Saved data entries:
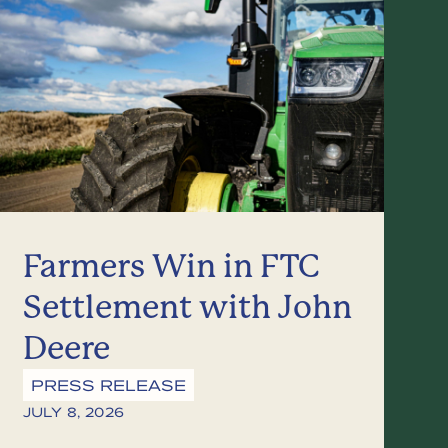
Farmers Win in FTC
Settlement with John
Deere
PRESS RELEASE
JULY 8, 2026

...

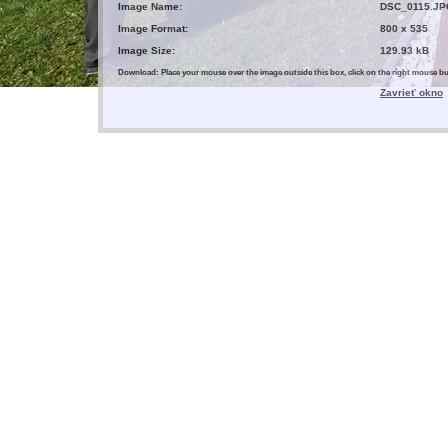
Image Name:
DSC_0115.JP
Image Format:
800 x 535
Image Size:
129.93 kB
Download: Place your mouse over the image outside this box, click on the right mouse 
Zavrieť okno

◆ **What you have to do**
Look back at the entries above and repeat, unchanged, every line from the line holding "DSC_0115.JP" through the line holding "Zavrieť okno".

◆ **Result of the task**
DSC_0115.JP
Image Format:
800 x 535
Image Size:
129.93 kB
Download: Place your mouse over the image outside this box, click on the right mouse 
Zavrieť okno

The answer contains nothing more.